There is a certain way to find the general solution if a one solution is already given. It is said that if given solution y_1, the second one is given as y_2=v(x)y_1. Where in this problem, y_1=1/x

If y_2=v(x)1/x, then the derivatives are:
y'_2=v(-1/(x^2))+v'(1/x)

and

y''_2=v(2/x^3)+v'(-2/x^2)+v''(1/x)

Substitute this values in the original equation:

x^2y''-xy'-3y=0

And:

x^2(v(2/x^3)+v'(-2/x^2)+v''(1/x))-x(v(-1/(x^2))+v'(1/x))-3(v(1/x))=0

Although this is suprisingly long, this actually simplifies to:

v''-3/xv'=0

Substitute w=v' so that is easy to solve as first order differential equation.

w'-3/xw=0

The integrating factor is 1/x^3(Given by e^(int3/xdx)).

1/x^3w'-3/x^4w=0
(1/x^3w)'=0

Integrate both sides:

1/x^3w=C_1

Undo substitution:

v'1/x^3=C_1
v'=C_1x^3

Integrate both sides again:

v=C_1/4x^4+C_2

Now the general solution is given as:
y_2=v(x)y_1
y_2=(C_1/4x^4+C_2)(1/x)
y_2=(C_1(x^3/4)+C_2(1/x))

Now the first solution is given when C_1=0, then the second solution can be when C_2=0 which is x^3/4 otherwise there are infinite solutionsby just filling the constants.

To check:
y=x^3/4
y'=3/4x^2
y''=3/2x

Substitute:
x^2(3/2x)-x(3/4x^2)-3(x^3/4)=0
3/2x^3-3/4x^3-3/4x^3=0
6x^3-3x^3-3x^3=0
0=0

Which is correct.

Jun 17, 2017

y=A/x + Bx^3

Explanation:

We have:

x^2y'' -xy'-3y=0 ..... [A]

This is a Euler-Cauchy Equation which is typically solved via a change of variable.
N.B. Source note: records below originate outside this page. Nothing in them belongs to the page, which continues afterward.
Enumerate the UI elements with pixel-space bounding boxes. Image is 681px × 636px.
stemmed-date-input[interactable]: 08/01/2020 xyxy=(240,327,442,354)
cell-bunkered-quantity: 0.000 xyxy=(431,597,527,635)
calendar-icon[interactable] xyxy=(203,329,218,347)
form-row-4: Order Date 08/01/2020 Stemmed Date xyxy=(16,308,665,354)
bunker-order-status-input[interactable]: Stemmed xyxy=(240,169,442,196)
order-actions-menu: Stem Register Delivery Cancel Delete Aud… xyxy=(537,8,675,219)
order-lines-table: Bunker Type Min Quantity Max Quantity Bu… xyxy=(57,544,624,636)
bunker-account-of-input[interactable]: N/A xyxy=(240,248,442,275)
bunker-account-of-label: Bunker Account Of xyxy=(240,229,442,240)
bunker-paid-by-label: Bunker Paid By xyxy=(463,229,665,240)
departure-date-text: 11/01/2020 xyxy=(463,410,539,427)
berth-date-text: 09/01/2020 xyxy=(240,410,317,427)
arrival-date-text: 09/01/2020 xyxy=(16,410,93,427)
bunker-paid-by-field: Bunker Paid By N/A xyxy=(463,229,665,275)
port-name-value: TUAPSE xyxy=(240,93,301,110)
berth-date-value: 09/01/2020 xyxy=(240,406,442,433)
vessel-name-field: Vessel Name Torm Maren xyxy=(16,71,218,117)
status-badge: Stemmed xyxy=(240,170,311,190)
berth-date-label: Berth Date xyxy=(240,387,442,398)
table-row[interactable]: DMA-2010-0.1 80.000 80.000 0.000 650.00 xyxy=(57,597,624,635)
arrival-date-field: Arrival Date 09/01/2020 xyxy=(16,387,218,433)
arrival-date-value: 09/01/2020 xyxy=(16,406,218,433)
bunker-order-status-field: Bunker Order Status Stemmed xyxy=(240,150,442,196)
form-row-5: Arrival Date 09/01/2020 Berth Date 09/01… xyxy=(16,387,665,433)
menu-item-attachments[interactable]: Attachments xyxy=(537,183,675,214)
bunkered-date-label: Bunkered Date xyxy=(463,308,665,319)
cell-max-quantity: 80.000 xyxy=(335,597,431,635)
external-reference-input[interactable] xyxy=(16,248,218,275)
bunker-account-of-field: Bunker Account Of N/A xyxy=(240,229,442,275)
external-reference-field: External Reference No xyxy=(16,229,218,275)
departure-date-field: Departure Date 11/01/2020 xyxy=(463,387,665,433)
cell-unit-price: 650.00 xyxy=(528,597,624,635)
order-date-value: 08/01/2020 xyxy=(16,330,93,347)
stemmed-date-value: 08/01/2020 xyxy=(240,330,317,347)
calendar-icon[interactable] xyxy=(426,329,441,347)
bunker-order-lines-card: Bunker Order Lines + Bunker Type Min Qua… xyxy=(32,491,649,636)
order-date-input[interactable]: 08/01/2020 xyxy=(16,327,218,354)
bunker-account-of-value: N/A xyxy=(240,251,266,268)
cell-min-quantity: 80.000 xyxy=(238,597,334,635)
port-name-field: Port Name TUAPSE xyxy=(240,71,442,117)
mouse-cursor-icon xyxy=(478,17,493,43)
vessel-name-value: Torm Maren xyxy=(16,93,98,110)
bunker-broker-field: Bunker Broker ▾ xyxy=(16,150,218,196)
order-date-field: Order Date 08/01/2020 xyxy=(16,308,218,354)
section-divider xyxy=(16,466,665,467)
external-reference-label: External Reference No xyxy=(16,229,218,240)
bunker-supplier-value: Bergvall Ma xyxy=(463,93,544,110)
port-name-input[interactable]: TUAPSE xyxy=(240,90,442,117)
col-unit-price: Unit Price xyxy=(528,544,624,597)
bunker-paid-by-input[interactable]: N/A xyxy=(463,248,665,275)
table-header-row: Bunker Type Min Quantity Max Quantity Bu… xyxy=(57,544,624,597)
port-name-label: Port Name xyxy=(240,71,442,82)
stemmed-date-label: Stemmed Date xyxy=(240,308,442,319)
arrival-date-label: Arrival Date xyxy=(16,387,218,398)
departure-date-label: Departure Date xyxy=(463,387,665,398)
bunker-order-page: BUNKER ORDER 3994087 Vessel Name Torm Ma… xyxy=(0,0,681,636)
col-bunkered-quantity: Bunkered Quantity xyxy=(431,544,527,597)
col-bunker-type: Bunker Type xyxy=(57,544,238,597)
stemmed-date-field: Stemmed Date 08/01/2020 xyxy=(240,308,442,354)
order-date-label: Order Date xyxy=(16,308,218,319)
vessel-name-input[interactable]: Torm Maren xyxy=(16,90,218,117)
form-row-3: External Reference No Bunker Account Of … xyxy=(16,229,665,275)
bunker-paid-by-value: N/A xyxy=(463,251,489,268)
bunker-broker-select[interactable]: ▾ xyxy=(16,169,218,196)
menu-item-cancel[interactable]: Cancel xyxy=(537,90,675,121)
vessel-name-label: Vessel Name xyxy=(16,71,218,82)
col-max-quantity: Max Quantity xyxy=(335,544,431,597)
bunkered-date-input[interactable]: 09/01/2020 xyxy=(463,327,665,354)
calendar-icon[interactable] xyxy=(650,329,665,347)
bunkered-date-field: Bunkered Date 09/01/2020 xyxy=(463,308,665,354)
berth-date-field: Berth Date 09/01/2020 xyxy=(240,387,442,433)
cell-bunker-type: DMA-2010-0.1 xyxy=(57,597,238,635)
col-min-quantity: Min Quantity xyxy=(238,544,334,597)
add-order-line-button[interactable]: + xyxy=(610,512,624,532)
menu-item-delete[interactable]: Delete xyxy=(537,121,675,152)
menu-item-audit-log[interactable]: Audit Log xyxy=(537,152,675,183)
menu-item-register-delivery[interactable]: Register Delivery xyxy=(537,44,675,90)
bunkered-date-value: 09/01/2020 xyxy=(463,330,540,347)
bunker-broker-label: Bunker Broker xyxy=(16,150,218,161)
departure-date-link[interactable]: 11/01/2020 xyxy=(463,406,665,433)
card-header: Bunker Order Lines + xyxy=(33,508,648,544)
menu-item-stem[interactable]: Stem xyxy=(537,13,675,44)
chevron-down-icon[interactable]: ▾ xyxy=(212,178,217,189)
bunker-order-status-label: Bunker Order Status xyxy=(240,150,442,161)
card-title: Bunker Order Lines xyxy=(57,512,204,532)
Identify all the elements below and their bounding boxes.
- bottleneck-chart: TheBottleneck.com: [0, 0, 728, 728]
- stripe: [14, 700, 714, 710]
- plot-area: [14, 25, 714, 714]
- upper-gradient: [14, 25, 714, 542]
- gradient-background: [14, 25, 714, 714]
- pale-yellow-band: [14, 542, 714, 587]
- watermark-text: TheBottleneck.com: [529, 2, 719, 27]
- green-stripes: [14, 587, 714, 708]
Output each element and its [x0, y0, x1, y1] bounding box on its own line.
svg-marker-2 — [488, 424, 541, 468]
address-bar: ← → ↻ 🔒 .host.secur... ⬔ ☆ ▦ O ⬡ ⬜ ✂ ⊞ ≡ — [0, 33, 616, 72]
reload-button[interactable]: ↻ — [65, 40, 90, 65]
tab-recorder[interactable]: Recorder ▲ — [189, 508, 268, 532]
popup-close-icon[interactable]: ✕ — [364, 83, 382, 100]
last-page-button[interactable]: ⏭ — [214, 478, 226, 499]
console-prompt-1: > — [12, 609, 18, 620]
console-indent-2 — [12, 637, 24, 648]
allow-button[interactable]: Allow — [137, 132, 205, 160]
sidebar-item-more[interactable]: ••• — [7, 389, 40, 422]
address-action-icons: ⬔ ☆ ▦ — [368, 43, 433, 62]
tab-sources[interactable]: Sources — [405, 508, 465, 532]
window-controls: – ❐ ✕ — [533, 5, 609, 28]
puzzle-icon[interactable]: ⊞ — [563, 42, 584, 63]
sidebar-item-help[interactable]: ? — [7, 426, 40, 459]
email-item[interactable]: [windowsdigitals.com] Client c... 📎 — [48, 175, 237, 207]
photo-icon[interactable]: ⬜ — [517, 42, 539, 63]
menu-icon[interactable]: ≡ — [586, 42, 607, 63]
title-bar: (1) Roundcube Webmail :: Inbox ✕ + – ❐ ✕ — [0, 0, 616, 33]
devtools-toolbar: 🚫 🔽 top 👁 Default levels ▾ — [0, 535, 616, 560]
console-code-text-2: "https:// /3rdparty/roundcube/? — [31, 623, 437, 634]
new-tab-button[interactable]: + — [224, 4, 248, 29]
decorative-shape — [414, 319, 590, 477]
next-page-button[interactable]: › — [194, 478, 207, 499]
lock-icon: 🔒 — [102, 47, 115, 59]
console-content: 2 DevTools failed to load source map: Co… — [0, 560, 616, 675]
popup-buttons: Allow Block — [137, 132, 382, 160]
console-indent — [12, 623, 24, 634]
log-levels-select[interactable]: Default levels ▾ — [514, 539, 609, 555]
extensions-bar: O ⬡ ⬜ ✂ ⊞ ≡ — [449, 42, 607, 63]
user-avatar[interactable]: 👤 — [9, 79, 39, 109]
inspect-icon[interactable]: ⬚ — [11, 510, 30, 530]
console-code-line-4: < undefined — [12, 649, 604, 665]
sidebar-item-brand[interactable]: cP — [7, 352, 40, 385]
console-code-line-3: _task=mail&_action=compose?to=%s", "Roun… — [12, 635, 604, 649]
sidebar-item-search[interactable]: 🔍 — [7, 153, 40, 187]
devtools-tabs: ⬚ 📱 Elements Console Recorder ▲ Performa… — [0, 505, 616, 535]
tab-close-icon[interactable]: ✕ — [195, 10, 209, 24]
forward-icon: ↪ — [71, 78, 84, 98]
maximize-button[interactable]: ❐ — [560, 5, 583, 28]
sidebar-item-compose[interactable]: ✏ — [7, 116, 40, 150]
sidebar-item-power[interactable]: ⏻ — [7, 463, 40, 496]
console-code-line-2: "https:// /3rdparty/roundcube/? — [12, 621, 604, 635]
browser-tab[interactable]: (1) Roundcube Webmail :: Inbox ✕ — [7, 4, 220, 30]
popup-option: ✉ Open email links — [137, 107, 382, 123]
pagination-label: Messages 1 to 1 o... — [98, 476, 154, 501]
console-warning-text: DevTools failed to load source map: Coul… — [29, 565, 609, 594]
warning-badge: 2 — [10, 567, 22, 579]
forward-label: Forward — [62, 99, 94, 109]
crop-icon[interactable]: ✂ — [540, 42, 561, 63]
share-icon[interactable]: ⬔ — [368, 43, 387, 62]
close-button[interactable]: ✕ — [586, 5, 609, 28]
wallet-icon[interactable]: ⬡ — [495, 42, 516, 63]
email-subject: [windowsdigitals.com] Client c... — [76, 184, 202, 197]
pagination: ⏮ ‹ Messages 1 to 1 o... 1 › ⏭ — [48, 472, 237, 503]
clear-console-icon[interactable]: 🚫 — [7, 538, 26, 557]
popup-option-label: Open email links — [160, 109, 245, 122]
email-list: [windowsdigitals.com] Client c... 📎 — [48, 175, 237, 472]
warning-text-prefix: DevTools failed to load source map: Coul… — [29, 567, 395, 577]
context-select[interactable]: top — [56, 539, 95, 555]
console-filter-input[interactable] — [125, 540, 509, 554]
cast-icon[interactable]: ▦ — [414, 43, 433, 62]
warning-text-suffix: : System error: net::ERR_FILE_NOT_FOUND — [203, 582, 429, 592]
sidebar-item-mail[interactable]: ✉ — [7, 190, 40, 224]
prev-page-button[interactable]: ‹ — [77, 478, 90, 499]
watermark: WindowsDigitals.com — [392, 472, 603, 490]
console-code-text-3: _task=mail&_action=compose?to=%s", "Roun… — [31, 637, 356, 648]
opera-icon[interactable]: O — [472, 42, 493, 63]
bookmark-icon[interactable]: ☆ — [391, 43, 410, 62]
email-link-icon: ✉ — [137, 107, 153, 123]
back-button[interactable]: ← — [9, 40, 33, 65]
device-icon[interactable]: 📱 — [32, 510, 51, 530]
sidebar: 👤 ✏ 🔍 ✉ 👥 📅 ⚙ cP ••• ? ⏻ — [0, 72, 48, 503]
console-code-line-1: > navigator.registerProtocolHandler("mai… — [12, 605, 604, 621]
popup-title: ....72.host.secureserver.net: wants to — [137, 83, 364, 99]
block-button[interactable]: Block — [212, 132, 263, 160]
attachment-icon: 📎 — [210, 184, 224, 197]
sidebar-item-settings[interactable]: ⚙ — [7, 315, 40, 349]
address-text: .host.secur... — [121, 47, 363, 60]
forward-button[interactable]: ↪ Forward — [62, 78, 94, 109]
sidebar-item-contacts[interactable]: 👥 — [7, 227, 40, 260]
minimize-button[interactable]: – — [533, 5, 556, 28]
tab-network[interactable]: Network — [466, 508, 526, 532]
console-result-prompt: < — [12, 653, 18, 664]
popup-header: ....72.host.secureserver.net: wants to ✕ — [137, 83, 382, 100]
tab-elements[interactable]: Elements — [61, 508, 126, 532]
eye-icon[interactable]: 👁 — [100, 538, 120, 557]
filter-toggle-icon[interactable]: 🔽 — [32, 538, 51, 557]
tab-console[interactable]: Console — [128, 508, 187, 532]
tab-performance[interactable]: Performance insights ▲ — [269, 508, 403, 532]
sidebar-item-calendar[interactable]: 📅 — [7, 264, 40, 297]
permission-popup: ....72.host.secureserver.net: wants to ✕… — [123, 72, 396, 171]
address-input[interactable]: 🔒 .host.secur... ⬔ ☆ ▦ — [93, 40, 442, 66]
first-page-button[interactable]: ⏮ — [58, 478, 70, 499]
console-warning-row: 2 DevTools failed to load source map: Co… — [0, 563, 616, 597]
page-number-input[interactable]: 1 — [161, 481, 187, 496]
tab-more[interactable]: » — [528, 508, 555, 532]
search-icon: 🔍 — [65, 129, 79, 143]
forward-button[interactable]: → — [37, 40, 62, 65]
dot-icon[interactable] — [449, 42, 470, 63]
Consider the substitution:

x = e^t => xe^(-t)=1

Then we have,

dy/dx = e^(-t)dy/dt, and, (d^2y)/(dx^2)=((d^2y)/(dt^2)-dy/dt)e^(-2t)

Substituting into the initial DE [A] we get:

x^2((d^2y)/(dt^2)-dy/dt)e^(-2t) -xe^(-t)dy/dt-3y=0

:. ((d^2y)/(dt^2)-dy/dt) -dy/dt-3y=0

:. (d^2y)/(dt^2)-2dy/dt-3y=0 ..... [B]

This is now a second order linear homogeneous Differentiation Equation. The standard approach is to look at the Auxiliary Equation, which is the quadratic equation with the coefficients of the derivatives, i.e.

m^2-2m-3 = 0

We can solve this quadratic equation, and we get two real and distinct solutions:

(m+1)(m-3) = 0 => m=-1,3

Thus the Homogeneous equation [B]:

:. (d^2y)/(dt^2)-2dy/dt-3y=0

has the solution:

y=Ae^(-t) + Be^(3t)

Now we initially used a change of variable:

x = e^t => t=lnx

So restoring this change of variable we get:

y=Ae^(-lnx) + Be^(3lnx)

:. y=Ae^(lnx^(-1)) + Be^(lnx^3)

:. y=Ax^(-1) + Bx^3

:. y=A/x + Bx^3

Which is the General Solution